Page-level text extractions:
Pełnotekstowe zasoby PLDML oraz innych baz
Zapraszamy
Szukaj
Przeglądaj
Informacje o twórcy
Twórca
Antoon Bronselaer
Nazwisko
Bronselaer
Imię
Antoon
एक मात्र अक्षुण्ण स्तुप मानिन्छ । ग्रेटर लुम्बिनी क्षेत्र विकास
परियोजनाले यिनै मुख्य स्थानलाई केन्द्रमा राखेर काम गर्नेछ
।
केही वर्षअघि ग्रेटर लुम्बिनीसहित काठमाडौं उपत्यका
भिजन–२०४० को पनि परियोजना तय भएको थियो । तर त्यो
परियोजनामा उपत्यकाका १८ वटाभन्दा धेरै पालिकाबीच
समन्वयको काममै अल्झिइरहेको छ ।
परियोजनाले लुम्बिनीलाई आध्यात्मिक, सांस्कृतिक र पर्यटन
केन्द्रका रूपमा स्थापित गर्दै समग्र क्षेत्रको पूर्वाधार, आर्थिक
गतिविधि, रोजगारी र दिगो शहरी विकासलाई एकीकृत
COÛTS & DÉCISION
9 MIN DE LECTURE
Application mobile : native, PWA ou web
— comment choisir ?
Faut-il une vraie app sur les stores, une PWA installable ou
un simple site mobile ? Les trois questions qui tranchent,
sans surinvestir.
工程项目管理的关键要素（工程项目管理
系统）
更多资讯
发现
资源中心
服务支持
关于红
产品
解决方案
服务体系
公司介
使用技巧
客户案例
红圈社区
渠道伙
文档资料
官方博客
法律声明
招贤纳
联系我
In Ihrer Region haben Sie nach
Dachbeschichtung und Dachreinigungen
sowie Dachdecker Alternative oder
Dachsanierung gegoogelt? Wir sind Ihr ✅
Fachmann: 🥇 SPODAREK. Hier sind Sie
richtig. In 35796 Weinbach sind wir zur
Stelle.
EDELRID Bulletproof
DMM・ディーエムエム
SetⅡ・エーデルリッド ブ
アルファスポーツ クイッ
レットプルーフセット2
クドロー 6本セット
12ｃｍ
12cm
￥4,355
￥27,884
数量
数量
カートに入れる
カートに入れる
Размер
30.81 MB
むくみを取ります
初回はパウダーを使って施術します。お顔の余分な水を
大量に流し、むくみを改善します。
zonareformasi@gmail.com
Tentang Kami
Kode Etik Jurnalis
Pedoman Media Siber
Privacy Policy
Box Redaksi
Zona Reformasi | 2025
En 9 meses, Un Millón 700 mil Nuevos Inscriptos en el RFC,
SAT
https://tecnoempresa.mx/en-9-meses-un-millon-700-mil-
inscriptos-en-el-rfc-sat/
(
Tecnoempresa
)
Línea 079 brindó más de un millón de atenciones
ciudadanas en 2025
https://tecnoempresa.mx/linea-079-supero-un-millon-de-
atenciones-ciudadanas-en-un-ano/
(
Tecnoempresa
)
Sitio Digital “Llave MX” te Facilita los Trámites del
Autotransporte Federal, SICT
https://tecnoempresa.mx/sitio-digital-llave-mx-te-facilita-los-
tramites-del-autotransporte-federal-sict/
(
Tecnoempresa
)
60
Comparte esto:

• [Task to complete] Repeat the records. Match them exactly.

• [Task solution]
Pełnotekstowe zasoby PLDML oraz innych baz
Zapraszamy
Szukaj
Przeglądaj
Informacje o twórcy
Twórca
Antoon Bronselaer
Nazwisko
Bronselaer
Imię
Antoon
एक मात्र अक्षुण्ण स्तुप मानिन्छ । ग्रेटर लुम्बिनी क्षेत्र विकास
परियोजनाले यिनै मुख्य स्थानलाई केन्द्रमा राखेर काम गर्नेछ
।
केही वर्षअघि ग्रेटर लुम्बिनीसहित काठमाडौं उपत्यका
भिजन–२०४० को पनि परियोजना तय भएको थियो । तर त्यो
परियोजनामा उपत्यकाका १८ वटाभन्दा धेरै पालिकाबीच
समन्वयको काममै अल्झिइरहेको छ ।
परियोजनाले लुम्बिनीलाई आध्यात्मिक, सांस्कृतिक र पर्यटन
केन्द्रका रूपमा स्थापित गर्दै समग्र क्षेत्रको पूर्वाधार, आर्थिक
गतिविधि, रोजगारी र दिगो शहरी विकासलाई एकीकृत
COÛTS & DÉCISION
9 MIN DE LECTURE
Application mobile : native, PWA ou web
— comment choisir ?
Faut-il une vraie app sur les stores, une PWA installable ou
un simple site mobile ? Les trois questions qui tranchent,
sans surinvestir.
工程项目管理的关键要素（工程项目管理
系统）
更多资讯
发现
资源中心
服务支持
关于红
产品
解决方案
服务体系
公司介
使用技巧
客户案例
红圈社区
渠道伙
文档资料
官方博客
法律声明
招贤纳
联系我
In Ihrer Region haben Sie nach
Dachbeschichtung und Dachreinigungen
sowie Dachdecker Alternative oder
Dachsanierung gegoogelt? Wir sind Ihr ✅
Fachmann: 🥇 SPODAREK. Hier sind Sie
richtig. In 35796 Weinbach sind wir zur
Stelle.
EDELRID Bulletproof
DMM・ディーエムエム
SetⅡ・エーデルリッド ブ
アルファスポーツ クイッ
レットプルーフセット2
クドロー 6本セット
12ｃｍ
12cm
￥4,355
￥27,884
数量
数量
カートに入れる
カートに入れる
Размер
30.81 MB
むくみを取ります
初回はパウダーを使って施術します。お顔の余分な水を
大量に流し、むくみを改善します。
zonareformasi@gmail.com
Tentang Kami
Kode Etik Jurnalis
Pedoman Media Siber
Privacy Policy
Box Redaksi
Zona Reformasi | 2025
En 9 meses, Un Millón 700 mil Nuevos Inscriptos en el RFC,
SAT
https://tecnoempresa.mx/en-9-meses-un-millon-700-mil-
inscriptos-en-el-rfc-sat/
(
Tecnoempresa
)
Línea 079 brindó más de un millón de atenciones
ciudadanas en 2025
https://tecnoempresa.mx/linea-079-supero-un-millon-de-
atenciones-ciudadanas-en-un-ano/
(
Tecnoempresa
)
Sitio Digital “Llave MX” te Facilita los Trámites del
Autotransporte Federal, SICT
https://tecnoempresa.mx/sitio-digital-llave-mx-te-facilita-los-
tramites-del-autotransporte-federal-sict/
(
Tecnoempresa
)
60
Comparte esto:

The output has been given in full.